Schostakowitsch: Klaviertrio Nr. 2 e-Moll op. 67
Mitglieder des Borodin Quartett, Elisabeth Leonskaja (Klavier)
1996. Warner Classics
SH: Das haben wir gerade aufgenommen! Das ist sehr sauber, fast zu sauber, rhythmisch sauber. AvH: Es könnte inniger sein… Das klingt ein bisschen belanglos. Es fehlt… TH: … eine Intention dahinter! SH: Ja, es klingt zu harmlos. Ich höre die Anstrengung nicht. Zu diesem Zeitpunkt, wenn wir das im Konzert gespielt haben, habe ich den Bogen kaum noch halten können und geschwitzt wie ein Idiot – und das Schlimmste kommt erst noch! TH: Und das passiert ja nicht, weil man sich da vorne produzieren will, sondern weil die Anspannung so groß ist. Das ist so ein Stück, danach kann man nichts anderes mehr spielen. AvH: Es gibt so unterschiedliches Material in dem Werk, aber hier klingt es alles irgendwie gleich. Ich vermisse die Kontraste. SH:Das hier steht im Fortissimo, mit Dämpfer, das muss völlig irre klingen. TH: Wie ein unterdrückter Schrei. Das muss an die Substanz gehen. Das ist nicht gelebt, das ist gespielt.

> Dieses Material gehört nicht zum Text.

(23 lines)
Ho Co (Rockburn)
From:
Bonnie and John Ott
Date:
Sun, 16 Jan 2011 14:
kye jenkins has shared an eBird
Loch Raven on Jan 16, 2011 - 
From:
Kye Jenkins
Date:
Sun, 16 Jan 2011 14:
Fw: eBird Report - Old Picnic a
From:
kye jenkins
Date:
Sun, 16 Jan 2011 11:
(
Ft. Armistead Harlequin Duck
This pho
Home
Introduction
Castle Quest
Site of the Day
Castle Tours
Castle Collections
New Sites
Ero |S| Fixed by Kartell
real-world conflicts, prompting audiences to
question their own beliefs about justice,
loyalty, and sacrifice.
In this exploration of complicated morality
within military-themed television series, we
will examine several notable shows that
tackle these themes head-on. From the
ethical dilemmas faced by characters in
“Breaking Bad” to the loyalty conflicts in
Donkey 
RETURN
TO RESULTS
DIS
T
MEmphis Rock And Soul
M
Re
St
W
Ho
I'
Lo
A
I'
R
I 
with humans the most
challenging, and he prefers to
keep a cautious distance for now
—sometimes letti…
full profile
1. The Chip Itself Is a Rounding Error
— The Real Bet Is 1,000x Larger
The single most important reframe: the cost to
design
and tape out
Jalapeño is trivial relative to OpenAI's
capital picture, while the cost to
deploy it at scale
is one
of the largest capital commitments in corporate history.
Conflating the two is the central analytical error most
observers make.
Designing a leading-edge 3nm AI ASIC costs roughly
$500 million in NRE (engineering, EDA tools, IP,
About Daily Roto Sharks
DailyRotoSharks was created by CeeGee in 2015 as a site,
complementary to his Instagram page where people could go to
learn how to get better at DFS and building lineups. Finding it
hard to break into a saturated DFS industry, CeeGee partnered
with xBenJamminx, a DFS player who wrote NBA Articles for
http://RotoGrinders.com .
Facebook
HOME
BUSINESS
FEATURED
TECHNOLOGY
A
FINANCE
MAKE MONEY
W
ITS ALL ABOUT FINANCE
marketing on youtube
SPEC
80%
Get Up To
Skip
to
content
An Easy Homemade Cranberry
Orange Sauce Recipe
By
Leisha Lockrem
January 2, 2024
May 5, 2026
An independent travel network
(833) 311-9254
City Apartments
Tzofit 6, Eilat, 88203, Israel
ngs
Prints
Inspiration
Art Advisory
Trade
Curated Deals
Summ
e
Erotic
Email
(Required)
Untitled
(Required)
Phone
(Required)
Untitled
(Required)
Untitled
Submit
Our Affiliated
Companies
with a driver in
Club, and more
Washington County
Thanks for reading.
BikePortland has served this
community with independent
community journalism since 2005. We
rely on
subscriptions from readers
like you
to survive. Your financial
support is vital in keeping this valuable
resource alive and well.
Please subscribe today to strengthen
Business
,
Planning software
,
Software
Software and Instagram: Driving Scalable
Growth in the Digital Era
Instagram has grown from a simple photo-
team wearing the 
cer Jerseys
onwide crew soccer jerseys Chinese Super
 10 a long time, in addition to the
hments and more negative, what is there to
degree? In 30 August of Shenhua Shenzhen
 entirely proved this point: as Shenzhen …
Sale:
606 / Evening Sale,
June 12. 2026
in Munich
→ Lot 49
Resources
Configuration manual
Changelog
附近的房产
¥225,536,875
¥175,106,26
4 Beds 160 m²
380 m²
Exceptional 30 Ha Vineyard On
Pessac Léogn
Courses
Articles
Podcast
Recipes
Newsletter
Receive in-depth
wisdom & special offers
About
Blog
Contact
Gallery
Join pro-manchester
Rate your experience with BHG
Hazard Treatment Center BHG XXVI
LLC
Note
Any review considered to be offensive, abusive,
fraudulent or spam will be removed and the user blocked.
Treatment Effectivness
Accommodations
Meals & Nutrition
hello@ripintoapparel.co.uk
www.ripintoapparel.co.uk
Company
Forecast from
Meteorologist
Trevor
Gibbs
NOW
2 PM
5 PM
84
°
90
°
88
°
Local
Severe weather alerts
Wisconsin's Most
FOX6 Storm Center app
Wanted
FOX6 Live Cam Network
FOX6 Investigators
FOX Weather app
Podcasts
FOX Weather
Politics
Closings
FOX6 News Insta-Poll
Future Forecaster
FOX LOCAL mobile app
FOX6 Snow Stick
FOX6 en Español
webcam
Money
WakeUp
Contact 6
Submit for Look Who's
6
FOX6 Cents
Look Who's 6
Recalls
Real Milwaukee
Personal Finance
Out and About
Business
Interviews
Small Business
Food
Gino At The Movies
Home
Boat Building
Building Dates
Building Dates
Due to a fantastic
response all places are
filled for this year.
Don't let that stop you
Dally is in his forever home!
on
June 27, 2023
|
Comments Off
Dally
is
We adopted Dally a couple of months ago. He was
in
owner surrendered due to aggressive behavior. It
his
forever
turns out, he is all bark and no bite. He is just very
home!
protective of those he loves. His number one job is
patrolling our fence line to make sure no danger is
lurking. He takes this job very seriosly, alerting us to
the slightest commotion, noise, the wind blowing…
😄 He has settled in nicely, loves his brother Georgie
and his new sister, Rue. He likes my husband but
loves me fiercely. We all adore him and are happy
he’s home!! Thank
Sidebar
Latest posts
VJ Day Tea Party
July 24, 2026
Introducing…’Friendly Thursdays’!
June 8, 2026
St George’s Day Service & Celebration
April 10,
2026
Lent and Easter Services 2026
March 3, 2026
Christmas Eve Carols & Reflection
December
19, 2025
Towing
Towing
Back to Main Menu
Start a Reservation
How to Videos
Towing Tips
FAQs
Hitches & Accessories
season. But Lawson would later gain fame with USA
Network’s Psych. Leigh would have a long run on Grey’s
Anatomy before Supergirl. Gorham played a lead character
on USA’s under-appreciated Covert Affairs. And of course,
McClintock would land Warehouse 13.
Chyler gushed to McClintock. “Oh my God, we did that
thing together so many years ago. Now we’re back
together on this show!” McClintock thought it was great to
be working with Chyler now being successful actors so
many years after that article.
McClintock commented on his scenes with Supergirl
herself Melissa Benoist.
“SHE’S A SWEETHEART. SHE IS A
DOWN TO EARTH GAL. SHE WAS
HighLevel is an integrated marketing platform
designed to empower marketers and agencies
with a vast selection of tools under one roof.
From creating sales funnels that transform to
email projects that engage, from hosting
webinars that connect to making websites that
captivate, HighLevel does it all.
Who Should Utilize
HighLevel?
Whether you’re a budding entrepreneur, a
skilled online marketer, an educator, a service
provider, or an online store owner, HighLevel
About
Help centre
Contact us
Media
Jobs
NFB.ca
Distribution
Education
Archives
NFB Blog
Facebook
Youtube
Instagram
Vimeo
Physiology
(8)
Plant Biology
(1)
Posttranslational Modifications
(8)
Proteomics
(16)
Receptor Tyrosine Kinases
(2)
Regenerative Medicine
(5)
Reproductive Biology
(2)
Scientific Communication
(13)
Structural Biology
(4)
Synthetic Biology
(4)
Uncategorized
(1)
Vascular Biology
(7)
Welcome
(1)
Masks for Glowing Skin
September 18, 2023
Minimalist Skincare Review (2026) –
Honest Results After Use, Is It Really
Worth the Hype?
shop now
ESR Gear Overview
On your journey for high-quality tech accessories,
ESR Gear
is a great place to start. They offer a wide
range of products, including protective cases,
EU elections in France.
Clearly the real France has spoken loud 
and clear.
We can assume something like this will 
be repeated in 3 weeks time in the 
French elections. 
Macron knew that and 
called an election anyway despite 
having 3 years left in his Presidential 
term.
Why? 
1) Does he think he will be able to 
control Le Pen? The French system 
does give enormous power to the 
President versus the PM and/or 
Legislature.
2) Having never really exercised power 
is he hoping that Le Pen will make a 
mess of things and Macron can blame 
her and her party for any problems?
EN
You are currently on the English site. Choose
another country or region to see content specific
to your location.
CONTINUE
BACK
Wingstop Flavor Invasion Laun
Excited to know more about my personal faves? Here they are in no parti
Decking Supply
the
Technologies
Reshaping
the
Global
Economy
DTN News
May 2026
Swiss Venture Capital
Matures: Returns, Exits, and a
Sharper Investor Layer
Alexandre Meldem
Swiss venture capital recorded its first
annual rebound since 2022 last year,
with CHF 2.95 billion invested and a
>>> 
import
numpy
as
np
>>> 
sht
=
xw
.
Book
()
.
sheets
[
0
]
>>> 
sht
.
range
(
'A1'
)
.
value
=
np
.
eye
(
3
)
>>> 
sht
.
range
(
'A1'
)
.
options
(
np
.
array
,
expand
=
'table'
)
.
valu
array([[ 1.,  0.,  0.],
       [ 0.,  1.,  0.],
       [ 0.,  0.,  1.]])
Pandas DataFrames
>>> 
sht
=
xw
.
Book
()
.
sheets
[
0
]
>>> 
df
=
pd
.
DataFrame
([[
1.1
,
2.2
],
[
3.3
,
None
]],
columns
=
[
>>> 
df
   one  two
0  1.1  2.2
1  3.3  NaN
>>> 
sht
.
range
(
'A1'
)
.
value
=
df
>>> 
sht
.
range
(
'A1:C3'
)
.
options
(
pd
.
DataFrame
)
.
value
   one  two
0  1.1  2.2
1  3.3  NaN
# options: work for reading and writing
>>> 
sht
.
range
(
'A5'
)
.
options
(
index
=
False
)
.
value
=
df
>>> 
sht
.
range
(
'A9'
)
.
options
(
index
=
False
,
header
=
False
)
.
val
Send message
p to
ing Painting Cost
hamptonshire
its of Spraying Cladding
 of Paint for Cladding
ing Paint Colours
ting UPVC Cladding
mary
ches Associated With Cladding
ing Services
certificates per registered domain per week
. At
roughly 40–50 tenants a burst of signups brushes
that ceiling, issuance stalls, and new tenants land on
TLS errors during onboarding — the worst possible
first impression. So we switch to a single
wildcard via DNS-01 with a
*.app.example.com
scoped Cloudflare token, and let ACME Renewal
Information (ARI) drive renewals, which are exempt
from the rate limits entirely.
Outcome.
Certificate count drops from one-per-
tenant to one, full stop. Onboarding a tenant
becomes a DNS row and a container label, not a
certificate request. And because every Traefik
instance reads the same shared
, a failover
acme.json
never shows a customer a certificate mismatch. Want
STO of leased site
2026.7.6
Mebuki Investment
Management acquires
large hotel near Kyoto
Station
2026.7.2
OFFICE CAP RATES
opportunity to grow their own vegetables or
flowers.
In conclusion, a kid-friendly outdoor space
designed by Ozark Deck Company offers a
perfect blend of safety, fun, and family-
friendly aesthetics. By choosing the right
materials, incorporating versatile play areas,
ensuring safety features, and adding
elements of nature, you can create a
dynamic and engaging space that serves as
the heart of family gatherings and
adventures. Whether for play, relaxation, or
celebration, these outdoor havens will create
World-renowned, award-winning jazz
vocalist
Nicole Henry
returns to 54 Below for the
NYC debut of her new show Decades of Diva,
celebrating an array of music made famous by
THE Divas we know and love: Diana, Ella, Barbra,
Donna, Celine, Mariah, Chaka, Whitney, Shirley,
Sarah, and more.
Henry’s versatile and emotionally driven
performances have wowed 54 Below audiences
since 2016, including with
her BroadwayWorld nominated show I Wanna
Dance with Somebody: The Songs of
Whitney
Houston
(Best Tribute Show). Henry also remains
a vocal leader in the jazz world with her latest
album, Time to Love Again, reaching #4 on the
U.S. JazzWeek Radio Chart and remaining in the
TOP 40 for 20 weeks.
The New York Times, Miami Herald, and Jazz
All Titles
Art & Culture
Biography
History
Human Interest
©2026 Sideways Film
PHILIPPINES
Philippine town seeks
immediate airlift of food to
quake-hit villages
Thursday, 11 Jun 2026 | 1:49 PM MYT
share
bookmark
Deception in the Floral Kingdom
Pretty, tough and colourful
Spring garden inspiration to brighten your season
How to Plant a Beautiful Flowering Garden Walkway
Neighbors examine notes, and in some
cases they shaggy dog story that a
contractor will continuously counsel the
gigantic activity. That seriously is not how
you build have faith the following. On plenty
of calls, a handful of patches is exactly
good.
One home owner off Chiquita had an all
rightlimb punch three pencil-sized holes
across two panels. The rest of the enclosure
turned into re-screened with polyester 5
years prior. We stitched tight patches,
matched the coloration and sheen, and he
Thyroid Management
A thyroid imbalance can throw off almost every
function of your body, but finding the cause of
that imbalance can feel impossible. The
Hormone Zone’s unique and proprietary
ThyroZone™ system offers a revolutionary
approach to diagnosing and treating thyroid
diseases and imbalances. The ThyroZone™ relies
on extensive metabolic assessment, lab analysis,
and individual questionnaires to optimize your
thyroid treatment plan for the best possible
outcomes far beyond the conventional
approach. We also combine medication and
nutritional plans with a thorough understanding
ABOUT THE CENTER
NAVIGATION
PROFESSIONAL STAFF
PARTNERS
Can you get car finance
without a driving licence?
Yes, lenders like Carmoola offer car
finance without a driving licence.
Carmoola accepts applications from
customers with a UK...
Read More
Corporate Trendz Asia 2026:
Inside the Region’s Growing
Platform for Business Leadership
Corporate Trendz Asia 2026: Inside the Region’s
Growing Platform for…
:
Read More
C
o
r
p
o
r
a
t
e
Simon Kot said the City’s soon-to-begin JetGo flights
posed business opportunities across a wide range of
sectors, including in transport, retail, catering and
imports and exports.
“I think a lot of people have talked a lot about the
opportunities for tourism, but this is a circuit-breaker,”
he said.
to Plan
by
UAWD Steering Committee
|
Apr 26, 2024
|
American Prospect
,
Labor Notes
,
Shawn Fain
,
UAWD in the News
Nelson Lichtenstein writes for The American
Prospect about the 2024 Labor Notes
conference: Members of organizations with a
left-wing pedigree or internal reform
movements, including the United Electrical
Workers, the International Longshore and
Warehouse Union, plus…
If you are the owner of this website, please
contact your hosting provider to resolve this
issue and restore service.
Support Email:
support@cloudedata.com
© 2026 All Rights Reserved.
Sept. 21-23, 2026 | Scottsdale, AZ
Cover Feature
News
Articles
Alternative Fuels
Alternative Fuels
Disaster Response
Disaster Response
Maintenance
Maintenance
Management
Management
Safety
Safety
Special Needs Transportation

Schubert: Klaviertrio Nr. 1
Klaviertrio Amsterdam
2008. Brilliant Classics
AvH: Des is aber net so des Tempo von einem Fiaker, gell? Menahem Pressler hat uns dazu gesagt: Ihr müssts Euch vorstellen, Ihr sitzt in einem Fiaaaker und fahrt durch Wien. So wie Ihr des spielt, klingt des mehr nach einer Fahrt mit dem Motorrad. SH: Es klingt am Anfang wie aus den 60er Jahren, mit schön viel Vibrato, aber dafür eigentlich zu wenig geschmacklos. Wenn man das schon so spielt, dann kann man auch schöne Rutscher machen und so richtig in die Kitsch-Kiste greifen. Also wenn, dann richtig! Aber es bleibt trotzdem ein schönes Stück. TH: Ja, es gibt so Sachen, die sind unzerstörbar, da kann man spielen, wie man will, es ist trotzdem noch schön.